Bueno, pues, hace unos días llegué al centro de Iguala buscando a uno de los boleros que están instalados por ahí, para que lustrara mis zapatos.
“Oiga…”, me dijo el hombre, de aproximadamente cincuenta años, interrumpiendo mi lectura del periódico que él mismo me había prestado para que me distrajera mientras boleaba mi calzado, “le voy a contar una historia que me contaron, a ver si la publica en el periódico…”
“Pues, depende…”, le dije, como para comprometerlo, “si no se trata de perjudicar a alguien, con mucho gusto”.
“No. No será así. Porque… pues, la neta, me pasó a mí”.
“Bueno, pues, adelante”, le respondí, dejando el periódico a un lado y disponiéndome a escucharlo con atención, como para ser recipiente de su desahogo.

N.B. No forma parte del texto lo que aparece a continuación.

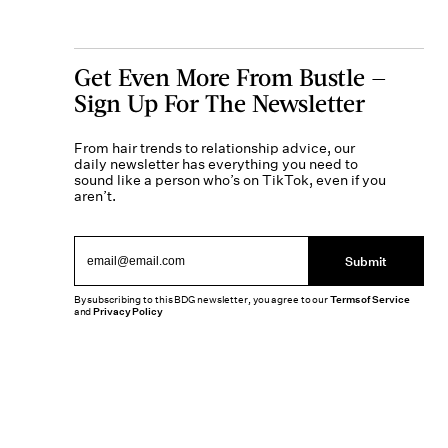
Get Even More From Bustle —
Sign Up For The Newsletter
From hair trends to relationship advice, our
daily newsletter has everything you need to
sound like a person who’s on TikTok, even if you
aren’t.
Submit
By subscribing to this BDG newsletter, you agree to our
Terms of Service
and
Privacy Policy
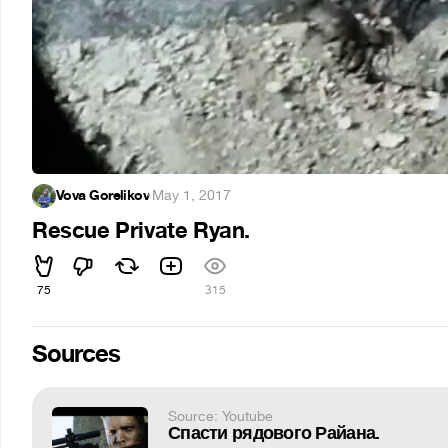
Vova Gorelikov
·
May 1, 2017
Rescue Private Ryan.
75
315
Sources
Source: Youtube
Спасти рядового Райана.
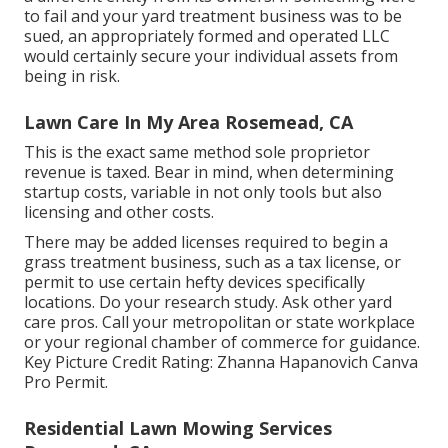
to fail and your yard treatment business was to be
sued, an appropriately formed and operated LLC
would certainly secure your individual assets from
being in risk.
Lawn Care In My Area Rosemead, CA
This is the exact same method sole proprietor
revenue is taxed. Bear in mind, when determining
startup costs, variable in not only tools but also
licensing and other costs.
There may be added licenses required to begin a
grass treatment business, such as a tax license, or
permit to use certain hefty devices specifically
locations. Do your research study. Ask other yard
care pros. Call your metropolitan or state workplace
or your regional chamber of commerce for guidance.
Key Picture Credit Rating:
Zhanna Hapanovich
Canva
Pro
Permit
.
Residential Lawn Mowing Services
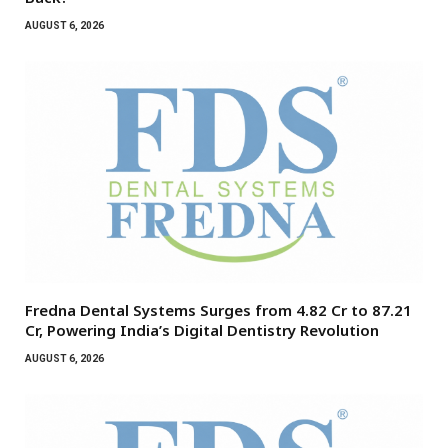
AUGUST 6, 2026
Fredna Dental Systems Surges from ₹4.82 Cr to ₹87.21
Cr, Powering India’s Digital Dentistry Revolution
AUGUST 6, 2026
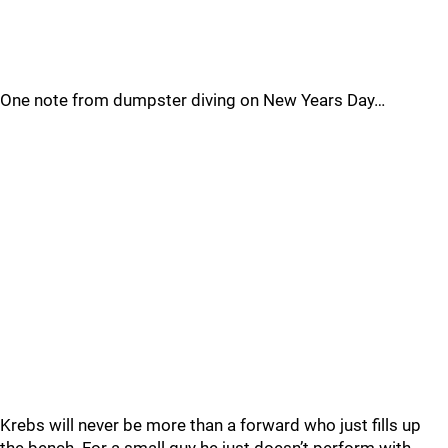
One note from dumpster diving on New Years Day…
Krebs will never be more than a forward who just fills up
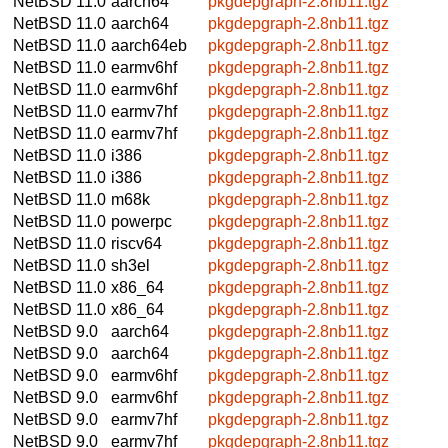
NetBSD 11.0
aarch64
pkgdepgraph-2.8nb11.tgz
NetBSD 11.0
aarch64
pkgdepgraph-2.8nb11.tgz
NetBSD 11.0
aarch64eb
pkgdepgraph-2.8nb11.tgz
NetBSD 11.0
earmv6hf
pkgdepgraph-2.8nb11.tgz
NetBSD 11.0
earmv6hf
pkgdepgraph-2.8nb11.tgz
NetBSD 11.0
earmv7hf
pkgdepgraph-2.8nb11.tgz
NetBSD 11.0
earmv7hf
pkgdepgraph-2.8nb11.tgz
NetBSD 11.0
i386
pkgdepgraph-2.8nb11.tgz
NetBSD 11.0
i386
pkgdepgraph-2.8nb11.tgz
NetBSD 11.0
m68k
pkgdepgraph-2.8nb11.tgz
NetBSD 11.0
powerpc
pkgdepgraph-2.8nb11.tgz
NetBSD 11.0
riscv64
pkgdepgraph-2.8nb11.tgz
NetBSD 11.0
sh3el
pkgdepgraph-2.8nb11.tgz
NetBSD 11.0
x86_64
pkgdepgraph-2.8nb11.tgz
NetBSD 11.0
x86_64
pkgdepgraph-2.8nb11.tgz
NetBSD 9.0
aarch64
pkgdepgraph-2.8nb11.tgz
NetBSD 9.0
aarch64
pkgdepgraph-2.8nb11.tgz
NetBSD 9.0
earmv6hf
pkgdepgraph-2.8nb11.tgz
NetBSD 9.0
earmv6hf
pkgdepgraph-2.8nb11.tgz
NetBSD 9.0
earmv7hf
pkgdepgraph-2.8nb11.tgz
NetBSD 9.0
earmv7hf
pkgdepgraph-2.8nb11.tgz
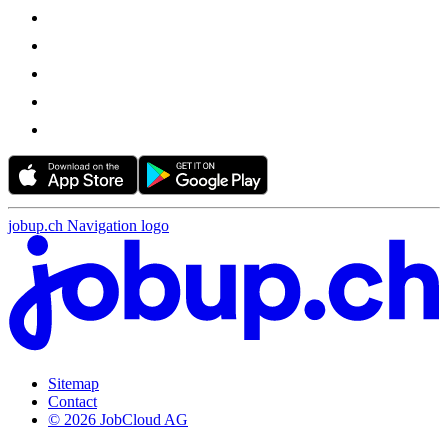
jobup.ch Navigation logo
Sitemap
Contact
© 2026 JobCloud AG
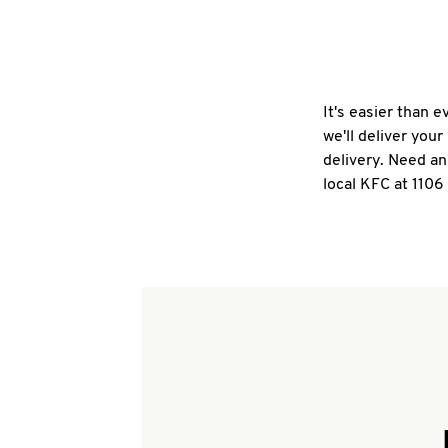
It's easier than 
we'll deliver you
delivery. Need an
local KFC at 1106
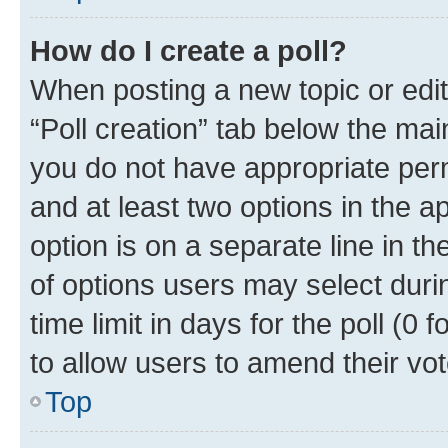
How do I create a poll?
When posting a new topic or editin
“Poll creation” tab below the mai
you do not have appropriate permi
and at least two options in the a
option is on a separate line in t
of options users may select duri
time limit in days for the poll (0 f
to allow users to amend their vot
Top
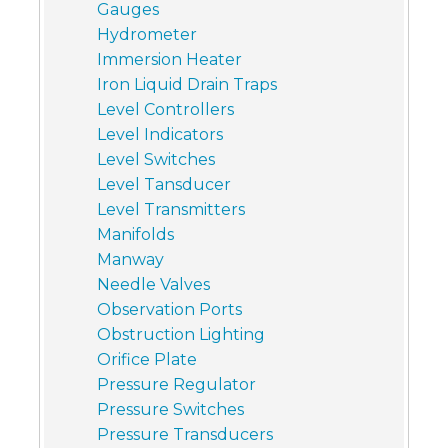
Gauges
Hydrometer
Immersion Heater
Iron Liquid Drain Traps
Level Controllers
Level Indicators
Level Switches
Level Tansducer
Level Transmitters
Manifolds
Manway
Needle Valves
Observation Ports
Obstruction Lighting
Orifice Plate
Pressure Regulator
Pressure Switches
Pressure Transducers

“Mire: esto que le contaré me pasó hace como veinte años. Yo estaba muy chamacón, apenas me había casado y estaba por nacer mi primer hijo. En ese entonces, no pensaba en serle infiel a mi vieja; pero, pues… la carne es débil, ya sabe… Yo trabajaba aquí, le venía a ayudar a mi papá en la boleada de los zapatos; a él le decían Tawa, por el personaje de una historieta; trabajó desde siempre en esto y me daba chance de ganarme algo aquí, así le fui agarrando cariño al oficio y me gustó; por eso, cuando él murió, me quedé con el changarro…”
“¿Pero, cómo le fuiste infiel a tu mujer?”, le pregunté al ver que se desviaba del tema.
“Pues, como le digo: yo me portaba bien. Pero llegó una clienta que me movió el tapete. Ella trabajaba en un negocio de comida, de por aquí cerca. La conocí porque me trajo a bolear unos botines de su marido y de paso me pidió que le aseara sus zapatos. Yo tenía como treinta años y ella estaba muy chavita también. Se llamaba “A…”, y cuando se sentó para que le limpiara sus zapatitos… ¡ay, Dios mío!, como traía una falda muy chiquita, le vi sus hermosas piernas morenas, bien torneadas, relumbrantes, y mi animal empezó a alebrestarse, ya sabe: la carne es la carne y, pues, uno es hombre, ¿no?”
“¿Y luego?”
“Bueno pues, creo que ella se dio cuenta de lo que estaba provocando, porque por más que me acomodaba en mi asiento, no hallaba cómo arreglarme aquello sin que se notara. Entonces, entre trapazo y trapazo, yo le miraba su pantaletita, y le miraba los ojos risueños que tenía. Al ver eso, ella me dijo: <¿Qué te pasa, te sientes mal?>, con una risita burlona… Yo no me aguanté y, descaradamente, le dije: sí, tú me has puesto mal, por lo hermosa que eres”.
“¿Qué puedo hacer para remediar el problema?”, me dijo fijando sus ojos en mi entrepierna.
“Pues… solo que vayamos a dar una vuelta por ahí, a ver qué solución le hallamos”, le contesté con la intención de que entendiera mi propuesta.
“Salgo de trabajar a las seis. Si gustas nos vemos en algún lado como a las seis con quince…”, me dijo bajando del bolero y acomodándose su faldita.
“De acuerdo. Te espero junto a la terminal de camiones, en la esquina de Altamirano. Yo llegaré antes”.
“No hablamos más. Se fue sin siquiera preguntarme cuánto era de las boleadas. Claro que no me preocupó, porque pensé que más tarde me cobraría con cuerpomatic”.
“¿Y sí fue?”, le pregunté para darle continuidad a la historia.
“¡Claro que fue! Cuando llegó, no se acercó adonde yo estaba, me hizo señas de que la siguiera y caminó hacia un hotel que está por el mercado. Ahí esperó a que yo la alcanzara y me dijo que pagara el cuarto”.
“¿Y qué pasó?”
“Pues… de todo, de todo…”
“¿Y fue la única vez que estuvieron juntos?”
“No. Por supuesto que nos seguimos viendo muchas veces durante los dos años que duró nuestra relación”.
“¿Y su marido no se enteró?”
“No sé. Él trabajaba en el ayuntamiento, según ella me dijo. Por eso, cuando terminó la administración, se acabó su trabajo también y se mudaron a Acapulco. Entonces dejé de verla”.
“¿Y por qué la recuperó tu memoria, y quisiste compartírmela?”
“Pues…¿qué crees? Este diciembre que pasó, justo el día de los inocentes, llegó un muchacho alto, como yo, corpulento, de ojos claros, como los míos, y me dijo que era mi hijo. Me dijo que anduvo preguntando por mí, que su madre había sido “A…”, que había muerto en Acapulco, por el Covid, pero que alcanzó a confesarle que yo era su padre…”
“Ah, caray. ¿Y qué le dijiste?”
“Al principio yo pensé que era una broma, por el día; pero, le creí y, por supuesto, lo voy a apoyar en lo que necesite”.